After the huge advance on Monday, Tuesday's hesitation should come as no surprise. After the extreme bearishness of the prior week, it is surprising it has not given back more.

In my column a week ago, I said that it was about time to ignore the rampant fear and go in the direction of the fleeing masses. The rally on Monday seems to justify that viewpoint.

What we have seen has all the earmarks of a traditional selling climax. We had the heaviest volume in history on the Nasdaq, and the third heaviest on the NYSE. We had immense volatility, and a dizzying plunge, followed by an equally staggering advance. We had very oversold readings on the Arms Index, especially on the Nasdaq AI. It was the anticipated "blood in the streets" that usually ends a bear market.

Does that mean all is rosy now? Hardly. Turning points get tested, often a number of times. But the current lack of belief, plus the fact that we have not become overbought on my indicators, suggests the advance will go further, short-term, and will eventually go higher, longer-term. Do not be in too much of a hurry to get out with a quick profit.
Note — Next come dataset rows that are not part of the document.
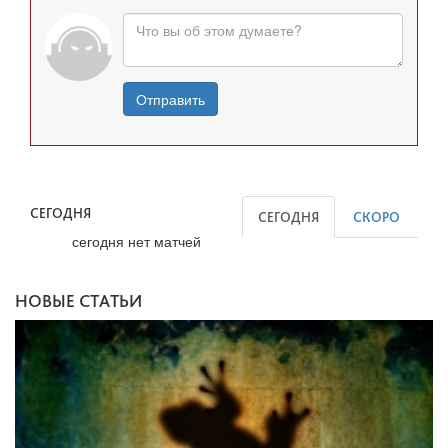
Отправить
СЕГОДНЯ
СЕГОДНЯ
СКОРО
сегодня нет матчей
НОВЫЕ СТАТЬИ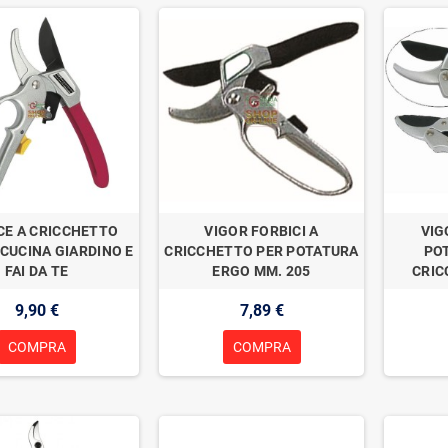
CE A CRICCHETTO
VIGOR FORBICI A
VIG
 CUCINA GIARDINO E
CRICCHETTO PER POTATURA
PO
FAI DA TE
ERGO MM. 205
CRIC
9,90 €
7,89 €
COMPRA
COMPRA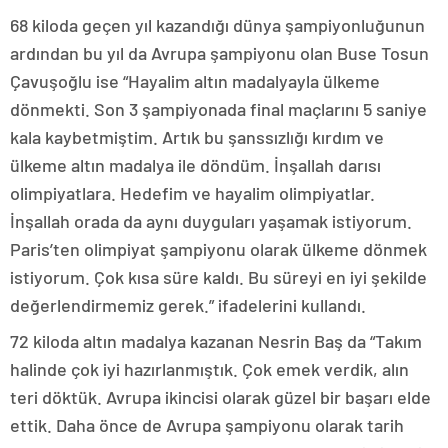
68 kiloda geçen yıl kazandığı dünya şampiyonluğunun
ardından bu yıl da Avrupa şampiyonu olan Buse Tosun
Çavuşoğlu ise “Hayalim altın madalyayla ülkeme
dönmekti. Son 3 şampiyonada final maçlarını 5 saniye
kala kaybetmiştim. Artık bu şanssızlığı kırdım ve
ülkeme altın madalya ile döndüm. İnşallah darısı
olimpiyatlara. Hedefim ve hayalim olimpiyatlar.
İnşallah orada da aynı duyguları yaşamak istiyorum.
Paris’ten olimpiyat şampiyonu olarak ülkeme dönmek
istiyorum. Çok kısa süre kaldı. Bu süreyi en iyi şekilde
değerlendirmemiz gerek.” ifadelerini kullandı.
72 kiloda altın madalya kazanan Nesrin Baş da “Takım
halinde çok iyi hazırlanmıştık. Çok emek verdik, alın
teri döktük. Avrupa ikincisi olarak güzel bir başarı elde
ettik. Daha önce de Avrupa şampiyonu olarak tarih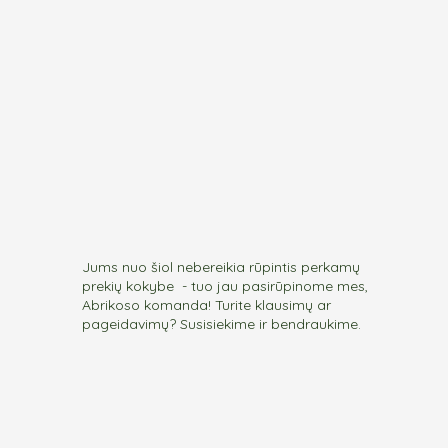
the
the
produc
product
page
page
Jums nuo šiol nebereikia rūpintis perkamų
prekių kokybe - tuo jau pasirūpinome mes,
Abrikoso komanda! Turite klausimų ar
pageidavimų? Susisiekime ir bendraukime.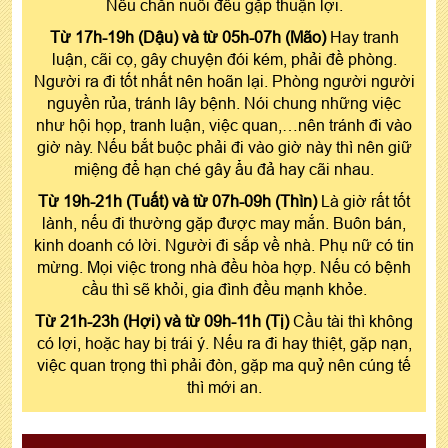
Nếu chăn nuôi đều gặp thuận lợi.
Từ 17h-19h (Dậu) và từ 05h-07h (Mão)
Hay tranh
luận, cãi cọ, gây chuyện đói kém, phải đề phòng.
Người ra đi tốt nhất nên hoãn lại. Phòng người người
nguyền rủa, tránh lây bệnh. Nói chung những việc
như hội họp, tranh luận, việc quan,…nên tránh đi vào
giờ này. Nếu bắt buộc phải đi vào giờ này thì nên giữ
miệng để hạn ché gây ẩu đả hay cãi nhau.
Từ 19h-21h (Tuất) và từ 07h-09h (Thìn)
Là giờ rất tốt
lành, nếu đi thường gặp được may mắn. Buôn bán,
kinh doanh có lời. Người đi sắp về nhà. Phụ nữ có tin
mừng. Mọi việc trong nhà đều hòa hợp. Nếu có bệnh
cầu thì sẽ khỏi, gia đình đều mạnh khỏe.
Từ 21h-23h (Hợi) và từ 09h-11h (Tị)
Cầu tài thì không
có lợi, hoặc hay bị trái ý. Nếu ra đi hay thiệt, gặp nạn,
việc quan trọng thì phải đòn, gặp ma quỷ nên cúng tế
thì mới an.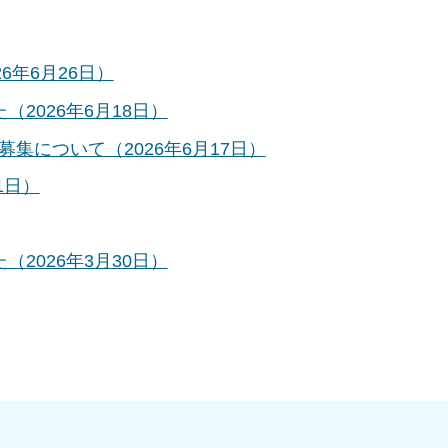
6年6月26日）
2026年6月18日）
集について（2026年6月17日）
1日）
2026年3月30日）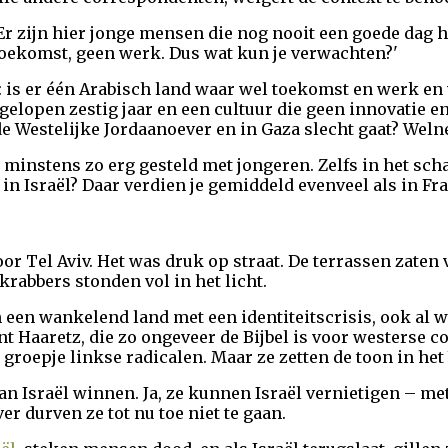
 'Er zijn hier jonge mensen die nog nooit een goede dag 
oekomst, geen werk. Dus wat kun je verwachten?'
: is er één Arabisch land waar wel toekomst en werk en 
gelopen zestig jaar en een cultuur die geen innovatie e
 de Westelijke Jordaanoever en in Gaza slecht gaat? Weln
t minstens zo erg gesteld met jongeren. Zelfs in het scha
n Israël? Daar verdien je gemiddeld evenveel als in Fra
oor Tel Aviv. Het was druk op straat. De terrassen zaten
rabbers stonden vol in het licht.
an een wankelend land met een identiteitscrisis, ook al 
t Haaretz, die zo ongeveer de Bijbel is voor westerse 
groepje linkse radicalen. Maar ze zetten de toon in het
n Israël winnen. Ja, ze kunnen Israël vernietigen – met 
er durven ze tot nu toe niet te gaan.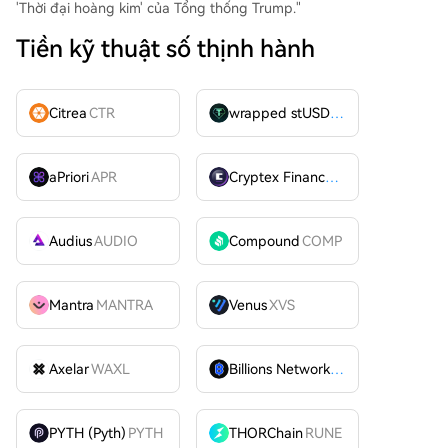
'Thời đại hoàng kim' của Tổng thống Trump."
Tiền kỹ thuật số thịnh hành
Citrea
CTR
wrapped stUSDT
WSTUSDT
aPriori
APR
Cryptex Finance
CTX
Audius
AUDIO
Compound
COMP
Mantra
MANTRA
Venus
XVS
Axelar
WAXL
Billions Network
BILL
PYTH (Pyth)
PYTH
THORChain
RUNE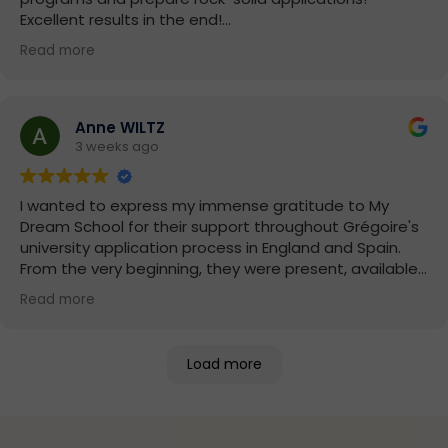
Excellent results in the end!
Read more
(Translated by Google,
see original
)
Anne WILTZ
3 weeks ago
I wanted to express my immense gratitude to My
Dream School for their support throughout Grégoire's
university application process in England and Spain.
From the very beginning, they were present, available,
and remarkably professional. Thanks to their guidance
Read more
expertise, and support, Grégoire was delighted to
receive offers of admission from prestigious
universities such as UCL, King's College London, and IE
Load more
University. We would especially like to thank Adam for
his support during the release of the Baccalaureate
results. Grégoire's score on the Grand Oral exam, well
below our expectations, jeopardized several of his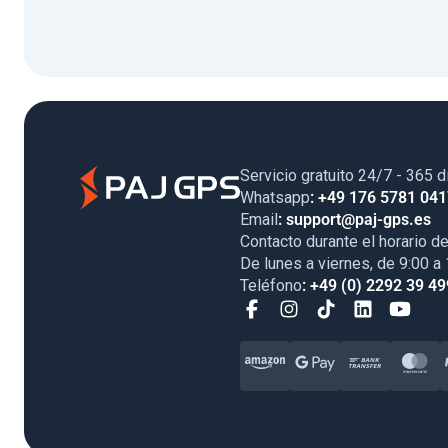
Servicio gratuito 24/7 - 365 d
Whatsapp
: +49 176 5781 04
Email
: support@paj-gps.es
Contacto durante el horario de
De lunes a viernes, de 9:00 a
Teléfono
: +49 (0) 2292 39 49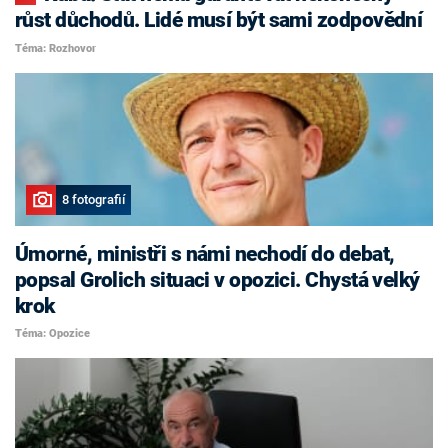
růst důchodů. Lidé musí být sami zodpovědní
Téma: Rozhovor
8 fotografií
Úmorné, ministři s námi nechodí do debat,
popsal Grolich situaci v opozici. Chystá velký
krok
Téma: Opozice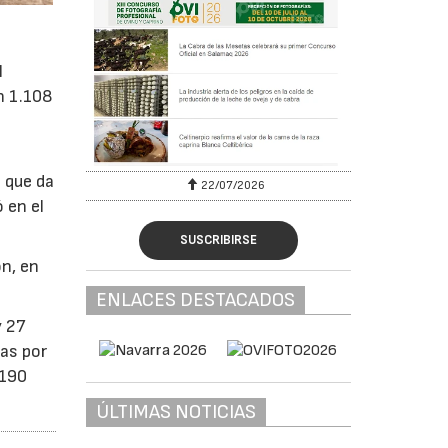
l
on 1.108
 que da
22/07/2026
 en el
SUSCRIBIRSE
ón, en
ENLACES DESTACADOS
y 27
as por
.190
ÚLTIMAS NOTICIAS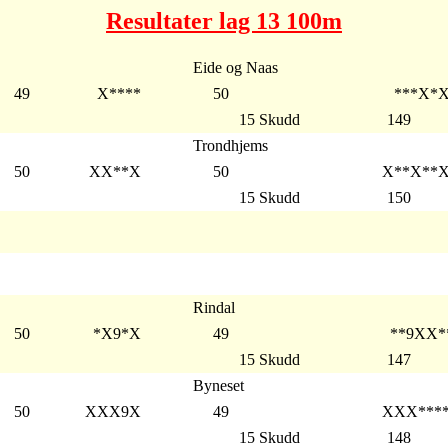
Resultater lag 13 100m
Eide og Naas
49
X****
50
***X*X
15 Skudd
149
Trondhjems
50
XX**X
50
X**X**
15 Skudd
150
Rindal
50
*X9*X
49
**9XX*
15 Skudd
147
Byneset
50
XXX9X
49
XXX***
15 Skudd
148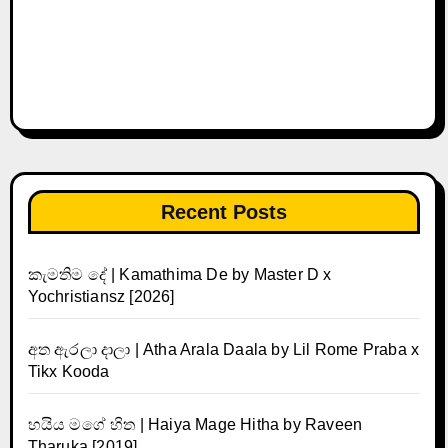
Recent Posts
කැමතිම දේ | Kamathima De by Master D x
Yochristiansz [2026]
අත ඇරලා දාලා | Atha Arala Daala by Lil Rome Praba x
Tikx Kooda
හයිය මගේ හිත | Haiya Mage Hitha by Raveen
Tharuka [2019]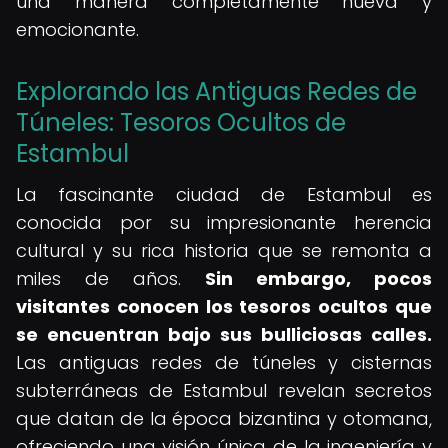
una manera completamente nueva y
emocionante.
Explorando las Antiguas Redes de
Túneles: Tesoros Ocultos de
Estambul
La fascinante ciudad de Estambul es
conocida por su impresionante herencia
cultural y su rica historia que se remonta a
miles de años.
Sin embargo, pocos
visitantes conocen los tesoros ocultos que
se encuentran bajo sus bulliciosas calles.
Las antiguas redes de túneles y cisternas
subterráneas de Estambul revelan secretos
que datan de la época bizantina y otomana,
ofreciendo una visión única de la ingeniería y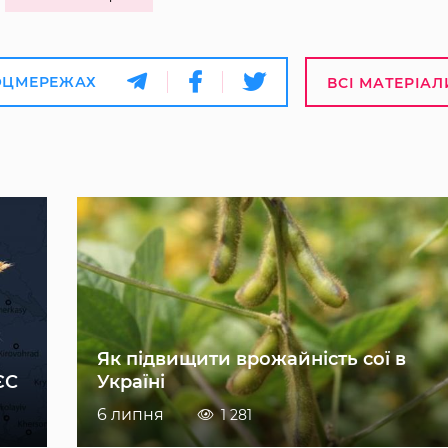
ОЦМЕРЕЖАХ
ВСІ МАТЕРІАЛ
Як підвищити врожайність сої в
ЄС
Україні
6 липня
1 281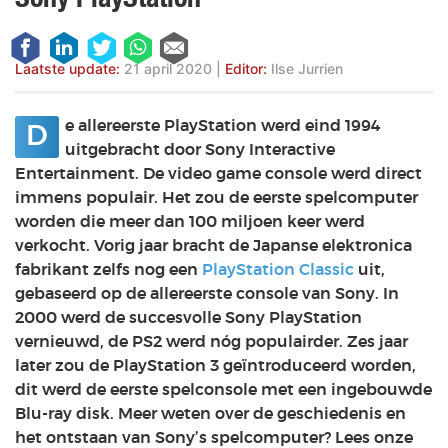
Laatste update:
21 april 2020
|
Editor:
Ilse Jurrien
e allereerste PlayStation werd eind 1994
D
uitgebracht door Sony Interactive
Entertainment. De video game console werd direct
immens populair. Het zou de eerste spelcomputer
worden die meer dan 100 miljoen keer werd
verkocht. Vorig jaar bracht de Japanse elektronica
fabrikant zelfs nog een
PlayStation Classic
uit,
gebaseerd op de allereerste console van Sony. In
2000 werd de succesvolle Sony PlayStation
vernieuwd, de PS2 werd nóg populairder. Zes jaar
later zou de PlayStation 3 geïntroduceerd worden,
dit werd de eerste spelconsole met een ingebouwde
Blu-ray disk. Meer weten over de geschiedenis en
het ontstaan van Sony’s spelcomputer? Lees onze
To view a larger version of these charts (in some browsers), after clicking on the "larger image" link below the chart, mouse over the lower-right area of the chart until the icon with four arrows appears. Then click on that icon.


Dow Jones Industrial Average
Click here for larger image.
Source: MetaStock

Arms Indices
Click here for larger image.
Source: MetaStock


Bank of America: Buy

Click here for larger image.
Source: MetaStock

The past few weeks, I have suggested that the banking stocks have been acting better than other segments, and looked as though they could move higher if the market turned up. Bank of America (BAC) came down last week, on both a poor earnings report and a dismal market. But it came down to just where support was to be expected, because that was the July support level.

Once there, volume became very heavy, but the trading ranges contracted, producing square Equivolume entries. Such activity suggests an up move is likely. Note also that the two volume-adjusted moving-average lines have crossed to the plus side. The stock looks like a buy here.

(To do my Equivolume charting, as in the charts that appear in this column, I use a charting program called MetaStock. To learn more about this method, read my series of columns, Trading With Equivolume.)


3COM: Buy

Click here for larger image.
Source: MetaStock

3Com (COMS) has held up very well in the declining market of the last few months. The March low was tested, but not penetrated in either July or more recently. In September, it ran up on heavier volume and penetrated the previous level of resistance. It has to overcome a resistance level just above its current price. A buy-stop order just above that level would be a good way to get in when it is moving in a favorable direction.


Provident Bankshares: Buy

Click here for larger image.
Source: MetaStock

Provident Bankshares (PBKS) is a regional banking stock that may be starting a turnaround. We went through the decline stage earlier in the year, followed by base building since July, and then a sign of strength at the end of September.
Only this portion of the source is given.